Akinkugbe's inquiry into Black art history began in February 2020 with her Instagram account @ablackhistoryofart, which gained tens of thousands of followers within that year. The account was her way of chronicling her personal research of Black art history after realizing that she had passed the first year of her Art History undergraduate degree without studying a single Black artist. Her research was free from rigid academic structures and terms through its social media platform, allowing her to directly connect with a large audience who had also felt the absence of Black figures from Western art history canons. This is what eventually led to the conception of her book Reframing Blackness and a podcast titled A Shared Gaze.

Reframing Blackness sees Akinkugbe interrogating the way that art history is taught in the Western world. She did so by first highlighting the lack of Black curators present in national museums across major Western cities. This then reveals how the presentation of blackness in these spaces tends to be reactionary and thus surface-level, as they lack time for both follow-up and contextual research. For example, in the aftermath of the 2020 murder of George Floyd, museums and art spaces were quick to respond with Black Lives Matter exhibitions, a trend which eventually died down.

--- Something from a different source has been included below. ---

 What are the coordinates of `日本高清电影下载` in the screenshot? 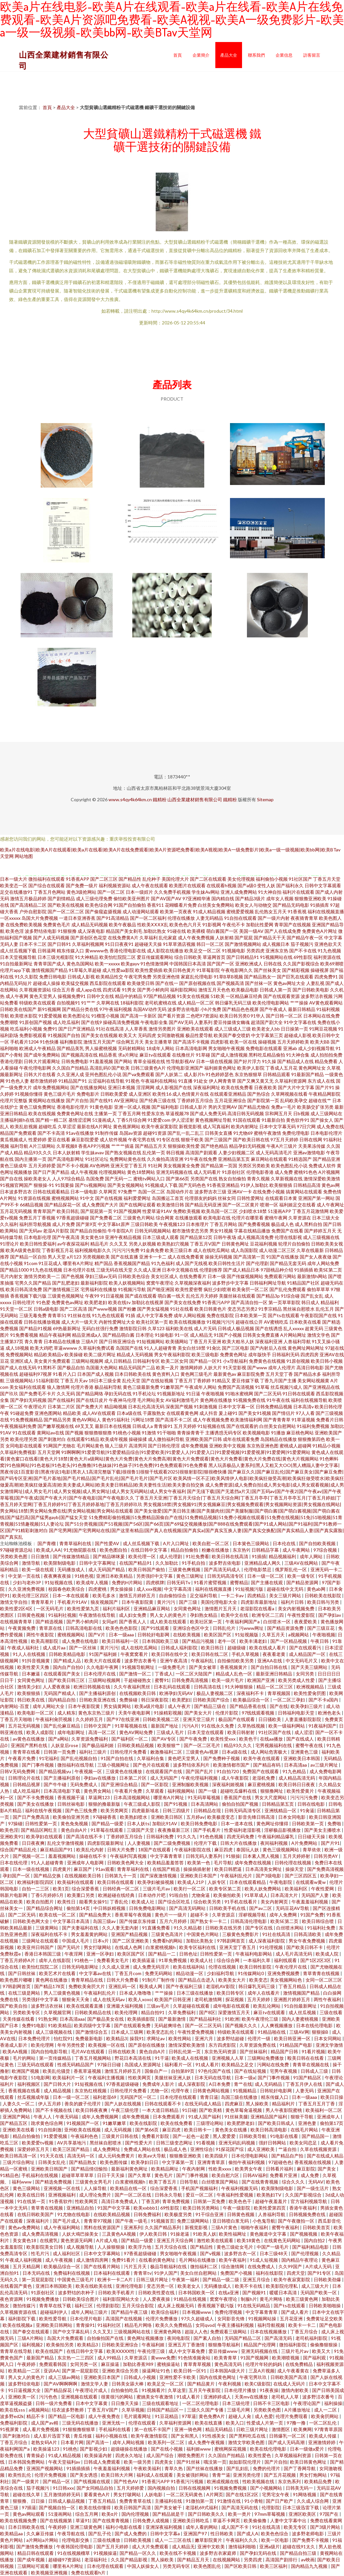 It's located at (62, 1791).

Akinkugbe then explored a decolonized perspective of the Western art history curriculum, highlighting and researching Black figures that existed in studied historical works of art such as Bélizaire and the Frey Children. Finally, she conducted interviews with museum curators whose work contributes to understanding blackness in contemporary life, allowing her to showcase ongoing efforts and commitments to deepening the global discourse around Black art history.

Released in July 2025, Reframing Blackness quickly became a hit amongst audiences, gaining a rate of 4.5 out of 5 stars on Goodreads, further proving that there should be more inclusion, research and presentation of Black art history within cultural institutions and educational spaces.
However, reviewing the book for The Conversation, Wanja Kimani wrote that “I share in some of Akinkugbe’s optimism – but I do so cautiously.” Using the current efforts to decolonize the British national curriculum, Kimani cites three hurdles: first being that they may not immediately attract sufficient interest, hence making them prone to budget cuts. Second, there is their risk of overgeneralizing entire continents, further marginalizing affected communities. Third, there is the fact that works of Black art history and Black artists are still included as supplementary, which treats them as “being on the margins rather than key producers of knowledge.”
Overall, Reframing Blackness is more than a critique—it is a vital act of reclamation and decolonization of art history. The book refuses to let Black art history remain a footnote or a reactive trend. As Kimani stated, while cautious optimism remains necessary in the face of institutional inertia and tokenistic inclusion, Akinkugbe’s work is without doubt a powerful counter-narrative: proof that Black voices have always belonged in the canon, and that their presence—when centred with depth and intention—enriches not just museum halls, but everyone’s very understanding of culture itself. The conversation has begun; the challenge now is ensuring it reshapes the foundation, not just the facade.